**Data extracts:**
··········

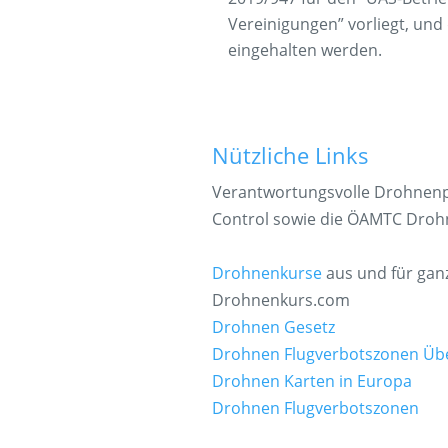
Vereinigungen” vorliegt, un
eingehalten werden.
Nützliche Links
Verantwortungsvolle Drohnenpi
Control sowie die ÖAMTC Droh
Drohnenkurse
aus und für ganz
Drohnenkurs.com
Drohnen Gesetz
Drohnen Flugverbotszonen Übe
Drohnen Karten in Europa
Drohnen Flugverbotszonen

··········

No images belong in the copy. Transcribe every record exactly.

**Result for this task:**
Vereinigungen” vorliegt, un
eingehalten werden.
Nützliche Links
Verantwortungsvolle Drohnenpi
Control sowie die ÖAMTC Droh
Drohnenkurse
aus und für ganz
Drohnenkurs.com
Drohnen Gesetz
Drohnen Flugverbotszonen Übe
Drohnen Karten in Europa
Drohnen Flugverbotszonen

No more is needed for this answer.